[Page-level text extractions]
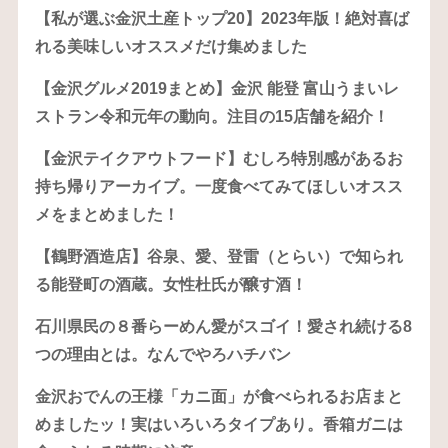
【私が選ぶ金沢土産トップ20】2023年版！絶対喜ば
れる美味しいオススメだけ集めました
【金沢グルメ2019まとめ】金沢 能登 富山うまいレ
ストラン令和元年の動向。注目の15店舗を紹介！
【金沢テイクアウトフード】むしろ特別感があるお
持ち帰りアーカイブ。一度食べてみてほしいオスス
メをまとめました！
【鶴野酒造店】谷泉、愛、登雷（とらい）で知られ
る能登町の酒蔵。女性杜氏が醸す酒！
石川県民の８番らーめん愛がスゴイ！愛され続ける8
つの理由とは。なんでやろハチバン
金沢おでんの王様「カニ面」が食べられるお店まと
めましたッ！実はいろいろタイプあり。香箱ガニは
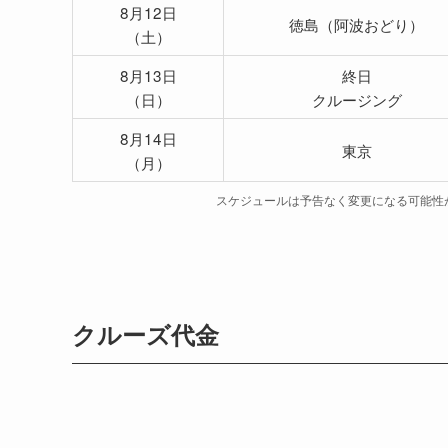
8月12日
徳島（阿波おどり）
（土）
8月13日
終日
（日）
クルージング
8月14日
東京
（月）
スケジュールは予告なく変更になる可能性
クルーズ代金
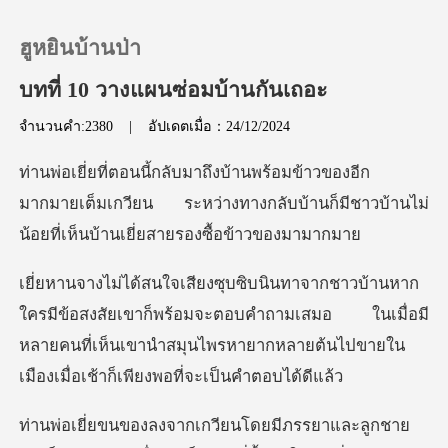
ฮูหยินบ้านป่า
บทที่ 10 วางแผนซ่อมบ้านกันเถอะ
จำนวนคำ:2380
|
อัปเดตเมื่อ：24/12/2024
0
ีก
เติมเงิน
มากมายเต็มเกวียน ระหว่างทางกลับบ้านก็มีชาวบ้า
ประวัติการอ่าน
ยเขาก็พร้อมจะตอบคำถามเสมอ ในเมื่อมี
ออกจากระบบ
หลายคนที่เห็นเขานำสมุนไพรหา
ดาวน์โหลดแอป
าย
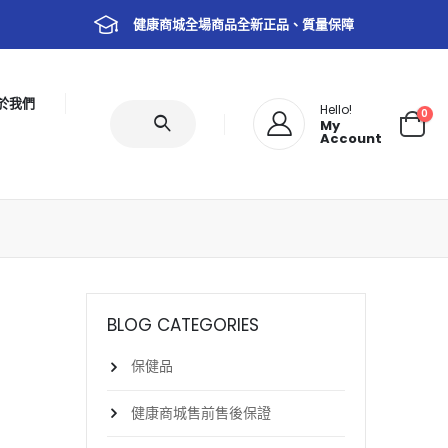
健康商城全場商品全新正品、質量保障
於我們
Hello!
0
My
Account
BLOG CATEGORIES
保健品
健康商城售前售後保證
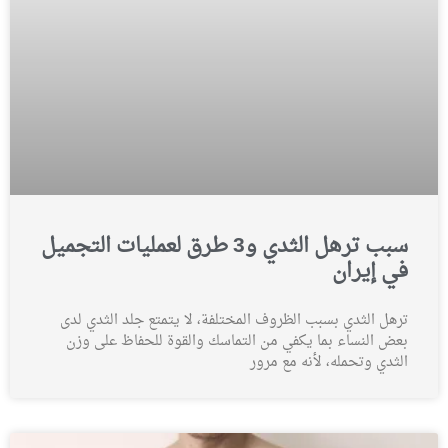
سبب ترهل الثدي و3 طرق لعمليات التجميل
في إيران
ترهل الثدي بسبب الظروف المختلفة، لا يتمتع جلد الثدي لدى
بعض النساء بما يكفي من التماسك والقوة للحفاظ على وزن
الثدي وتحمله، لأنه مع مرور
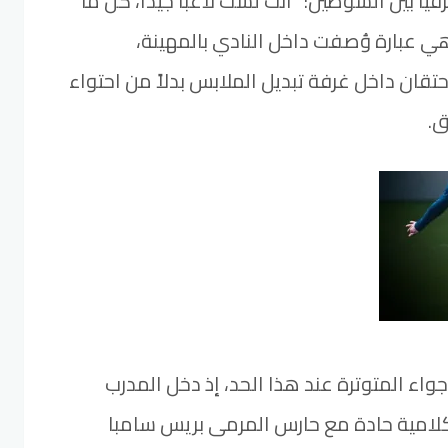
اً بين الشوطين: “أنت لست لاعباً جيداً، كل ما
 عبارة وُصفت داخل النادي بالمهينة،
قان داخل غرفة تبديل الملابس بدلاً من احتواء
ق.
واء المتوترة عند هذا الحد، إذ دخل المدرب
لامية حادة مع حارس المرمى بريس سامبا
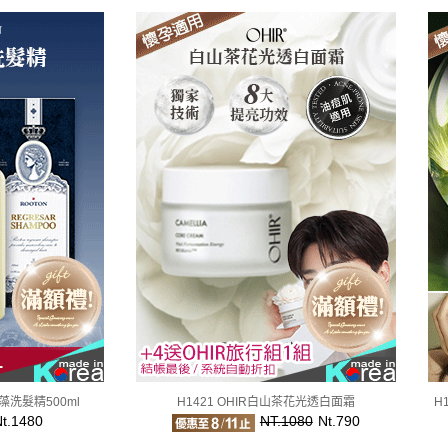
海藻洗髮精500ml
H1421 OHIR白山茶花光透白面霜
H
t.1480
NT.1080
Nt.790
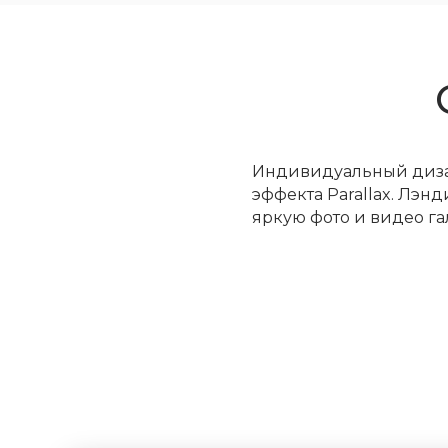
Индивидуальный дизай
эффекта Parallax. Лэн
яркую фото и видео га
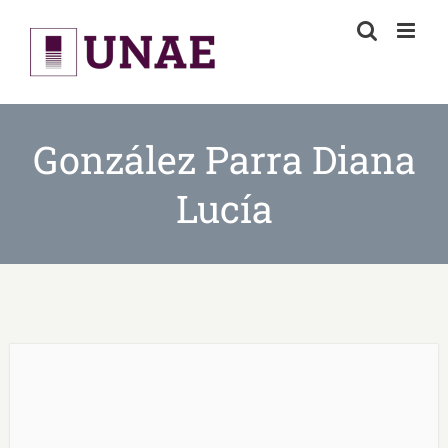
Skip
to
content
González Parra Diana
Lucía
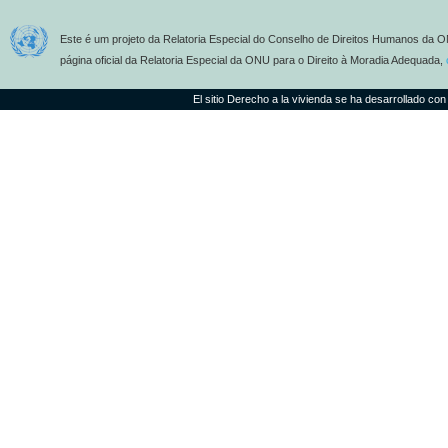
Este é um projeto da Relatoria Especial do Conselho de Direitos Humanos da O
página oficial da Relatoria Especial da ONU para o Direito à Moradia Adequada,
El sitio Derecho a la vivienda se ha desarrollado con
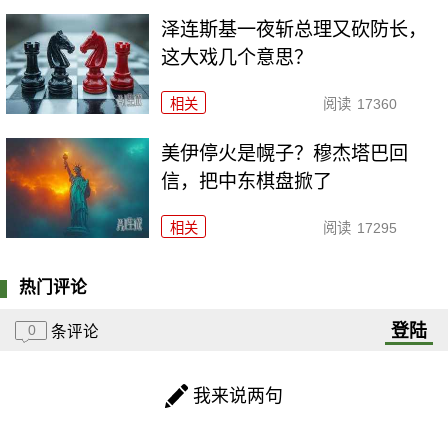
泽连斯基一夜斩总理又砍防长，
这大戏几个意思？
相关
阅读
17360
美伊停火是幌子？穆杰塔巴回
信，把中东棋盘掀了
相关
阅读
17295
热门评论
登陆
0
条评论
我来说两句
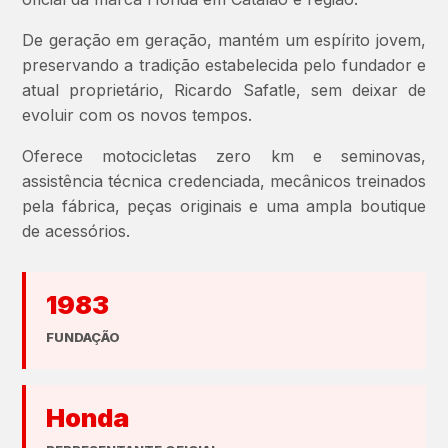
De geração em geração, mantém um espírito jovem,
preservando a tradição estabelecida pelo fundador e
atual proprietário, Ricardo Safatle, sem deixar de
evoluir com os novos tempos.
Oferece motocicletas zero km e seminovas,
assistência técnica credenciada, mecânicos treinados
pela fábrica, peças originais e uma ampla boutique
de acessórios.
1983
FUNDAÇÃO
Honda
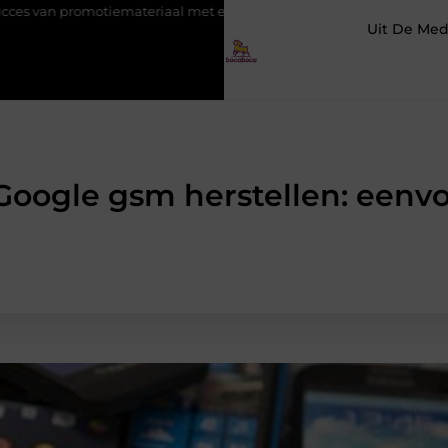
riaal met eigen logo
Hoe werkt SEO voor beginners? Stap voor
Uit De Med
oogle gsm herstellen: eenvou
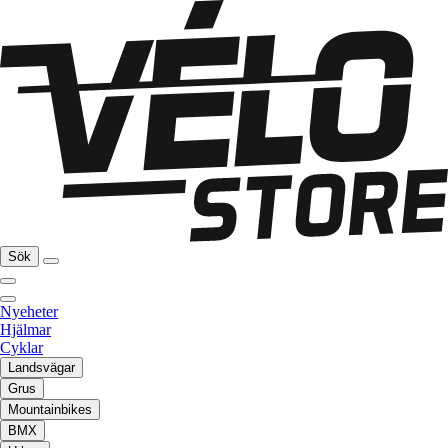
Sök
Nyeheter
Hjälmar
Cyklar
Landsvägar
Grus
Mountainbikes
BMX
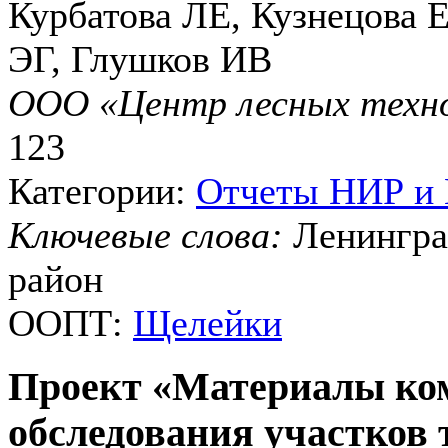
Курбатова ЛЕ, Кузнецова 
ЭГ, Глушков ИВ
ООО «Центр лесных техно
123
Категории:
Отчеты НИР и
Ключевые слова:
Ленингра
район
ООПТ:
Щелейки
Проект «Материалы ком
обследования участков 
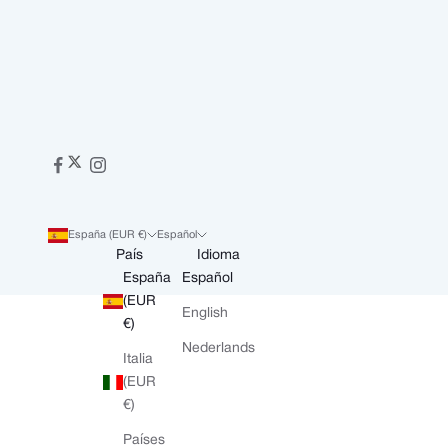
España (EUR €)
Español
País
Idioma
España
Español
(EUR
English
€)
Nederlands
Italia
(EUR
€)
Países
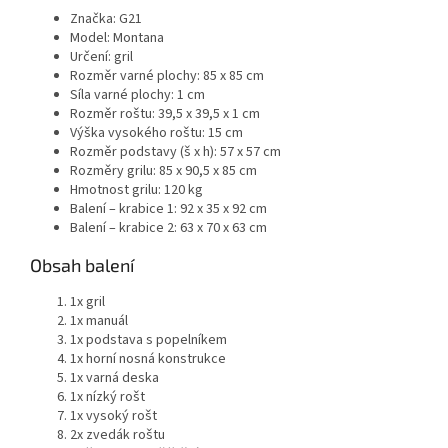
Značka: G21
Model: Montana
Určení: gril
Rozměr varné plochy: 85 x 85 cm
Síla varné plochy: 1 cm
Rozměr roštu: 39,5 x 39,5 x 1 cm
Výška vysokého roštu: 15 cm
Rozměr podstavy (š x h): 57 x 57 cm
Rozměry grilu: 85 x 90,5 x 85 cm
Hmotnost grilu: 120 kg
Balení – krabice 1: 92 x 35 x 92 cm
Balení – krabice 2: 63 x 70 x 63 cm
Obsah balení
1x gril
1x manuál
1x podstava s popelníkem
1x horní nosná konstrukce
1x varná deska
1x nízký rošt
1x vysoký rošt
2x zvedák roštu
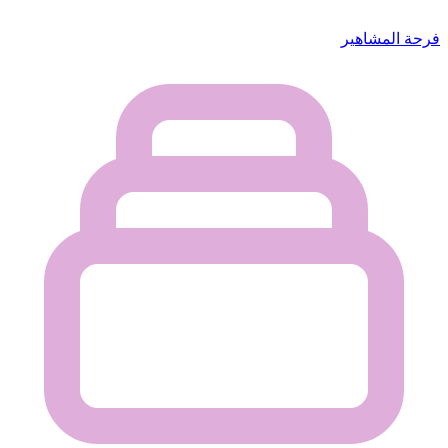
فرحة المشاهير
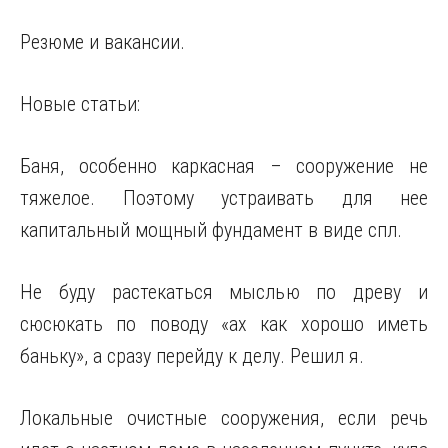
Резюме и вакансии.
Новые статьи:
Баня, особенно каркасная – сооружение не
тяжелое. Поэтому устраивать для нее
капитальный мощный фундамент в виде спл.
Не буду растекаться мыслью по древу и
сюсюкать по поводу «ах как хорошо иметь
баньку», а сразу перейду к делу. Решил я.
Локальные очистные сооружения, если речь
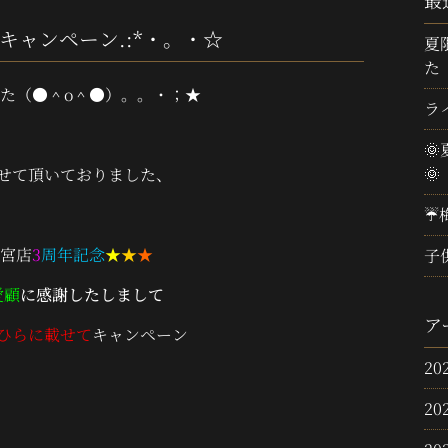
最
キャンペーン.:*・。・☆
夏
た
した（●＾o＾●）。。・；★
ラ

🌞
せて頂いておりました
、
☔
宮店
3
周年記念
★
★
★
子
愛顧
に感謝したしまして
ア
ひらに載せて
キャンペーン
20
20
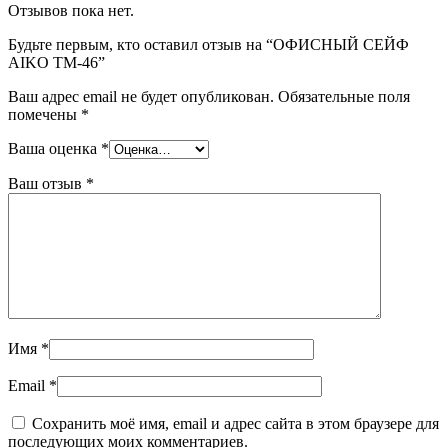
Отзывов пока нет.
Будьте первым, кто оставил отзыв на “ОФИСНЫЙ СЕЙФ
AIKO ТМ-46”
Ваш адрес email не будет опубликован.
Обязательные поля
помечены
*
Ваша оценка
*
Ваш отзыв
*
Имя
*
Email
*
Сохранить моё имя, email и адрес сайта в этом браузере для
последующих моих комментариев.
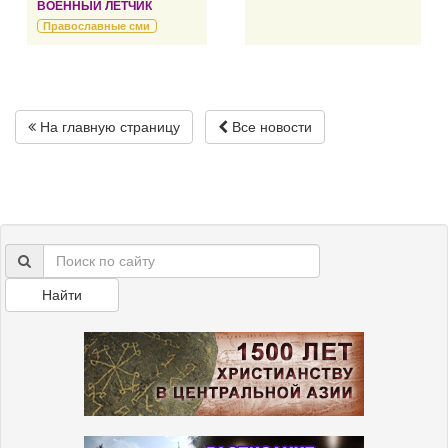
ВОЕННЫЙ ЛЕТЧИК
Православные сми
На главную страницу
Все новости
Найти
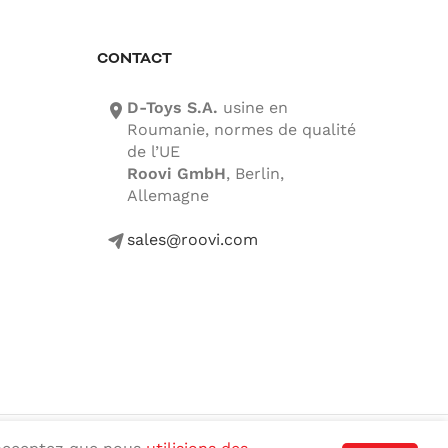
CONTACT
D-Toys S.A.
usine en
location-icon
Roumanie, normes de qualité
de l’UE
Roovi GmbH
, Berlin,
Allemagne
sales@roovi.com
mail-icon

## DIRECTIONS FOR THIS TASK
Please repeat every record exactly, leaving the pictures out.

## EXERCISE RESPONSE
【私が選ぶ金沢土産トップ20】2023年版！絶対喜ば
れる美味しいオススメだけ集めました
【金沢グルメ2019まとめ】金沢 能登 富山うまいレ
ストラン令和元年の動向。注目の15店舗を紹介！
【金沢テイクアウトフード】むしろ特別感があるお
持ち帰りアーカイブ。一度食べてみてほしいオスス
メをまとめました！
【鶴野酒造店】谷泉、愛、登雷（とらい）で知られ
る能登町の酒蔵。女性杜氏が醸す酒！
石川県民の８番らーめん愛がスゴイ！愛され続ける8
つの理由とは。なんでやろハチバン
金沢おでんの王様「カニ面」が食べられるお店まと
めましたッ！実はいろいろタイプあり。香箱ガニは
8月12日
徳島（阿波おどり）
（土）
8月13日
終日
（日）
クルージング
8月14日
東京
（月）
スケジュールは予告なく変更になる可能性
クルーズ代金
ฮูหยินบ้านป่า
บทที่ 10 วางแผนซ่อมบ้านกันเถอะ
จำนวนคำ:2380
|
อัปเดตเมื่อ：24/12/2024
0
ีก
เติมเงิน
มากมายเต็มเกวียน ระหว่างทางกลับบ้านก็มีชาวบ้า
ประวัติการอ่าน
ยเขาก็พร้อมจะตอบคำถามเสมอ ในเมื่อมี
ออกจากระบบ
หลายคนที่เห็นเขานำสมุนไพรหา
ดาวน์โหลดแอป
าย
健康商城全場商品全新正品、質量保障
於我們
Hello!
0
My
Account
BLOG CATEGORIES
保健品
健康商城售前售後保證
سبب ترهل الثدي و3 طرق لعمليات التجميل
في إيران
ترهل الثدي بسبب الظروف المختلفة، لا يتمتع جلد الثدي لدى
بعض النساء بما يكفي من التماسك والقوة للحفاظ على وزن
الثدي وتحمله، لأنه مع مرور
اً بين الشوطين: “أنت لست لاعباً جيداً، كل ما
 عبارة وُصفت داخل النادي بالمهينة،
قان داخل غرفة تبديل الملابس بدلاً من احتواء
ق.
واء المتوترة عند هذا الحد، إذ دخل المدرب
لامية حادة مع حارس المرمى بريس سامبا
海藻洗髮精500ml
H1421 OHIR白山茶花光透白面霜
H
t.1480
NT.1080
Nt.790
Индивидуальный дизай
эффекта Parallax. Лэн
яркую фото и видео га
Skip
to
content
González Parra Diana
Lucía
Este é um projeto da Relatoria Especial do Conselho de Direitos Humanos da O
página oficial da Relatoria Especial da ONU para o Direito à Moradia Adequada,
El sitio Derecho a la vivienda se ha desarrollado con
泽连斯基一夜斩总理又砍防长，
这大戏几个意思？
相关
阅读
17360
美伊停火是幌子？穆杰塔巴回
信，把中东棋盘掀了
相关
阅读
17295
热门评论
登陆
0
条评论
我来说两句
De geração em geração, mantém um espírito jovem,
preservando a tradição estabelecida pelo fundador e
atual proprietário, Ricardo Safatle, sem deixar de
evoluir com os novos tempos.
Oferece motocicletas zero km e seminovas,
assistência técnica credenciada, mecânicos treinados
pela fábrica, peças originais e uma ampla boutique
de acessórios.
1983
FUNDAÇÃO
Honda
riaal met eigen logo
Hoe werkt SEO voor beginners? Stap voor
Uit De Med
oogle gsm herstellen: eenvou
Sök
Nyeheter
Hjälmar
Cyklar
Landsvägar
Grus
Mountainbikes
BMX
Курбатова ЛЕ, Кузнецова 
ЭГ, Глушков ИВ
ООО «Центр лесных техно
123
Категории:
Отчеты НИР и
Ключевые слова:
Ленингра
район
ООПТ:
Щелейки
Проект «Материалы ком
обследования участков 
España (EUR €)
Español
País
Idioma
España
Español
(EUR
English
€)
Nederlands
Italia
(EUR
€)
Países
Značka: G21
Model: Montana
Určení: gril
Rozměr varné plochy: 85 x 85 cm
Síla varné plochy: 1 cm
Rozměr roštu: 39,5 x 39,5 x 1 cm
Výška vysokého roštu: 15 cm
Rozměr podstavy (š x h): 57 x 57 cm
Rozměry grilu: 85 x 90,5 x 85 cm
Hmotnost grilu: 120 kg
Balení – krabice 1: 92 x 35 x 92 cm
Balení – krabice 2: 63 x 70 x 63 cm
Obsah balení
1x gril
1x manuál
1x podstava s popelníkem
1x horní nosná konstrukce
1x varná deska
1x nízký rošt
1x vysoký rošt
2x zvedák roštu
فرحة المشاهير
Резюме и вакансии.
Новые статьи:
Баня, особенно каркасная – сооружение не
тяжелое. Поэтому устраивать для нее
капитальный мощный фундамент в виде спл.
Не буду растекаться мыслью по древу и
сюсюкать по поводу «ах как хорошо иметь
баньку», а сразу перейду к делу. Решил я.
Локальные очистные сооружения, если речь
最
キャンペーン.:*・。・☆
夏
た
した（●＾o＾●）。。・；★
ラ

🌞
せて頂いておりました
、
☔
宮店
3
周年記念
★
★
★
子
愛顧
に感謝したしまして
ア
ひらに載せて
キャンペーン
20
20
Отзывов пока нет.
Будьте первым, кто оставил отзыв на “ОФИСНЫЙ СЕЙФ
AIKO ТМ-46”
Ваш адрес email не будет опубликован.
Обязательные поля
помечены
*
Ваша оценка
*
Ваш отзыв
*
Имя
*
Email
*
Сохранить моё имя, email и адрес сайта в этом браузере для
последующих моих комментариев.
ВОЕННЫЙ ЛЕТЧИК
Православные сми
На главную страницу
Все новости
Найти
CONTACT
D-Toys S.A.
usine en
location-icon
Roumanie, normes de qualité
de l’UE
Roovi GmbH
, Berlin,
Allemagne
sales@roovi.com
mail-icon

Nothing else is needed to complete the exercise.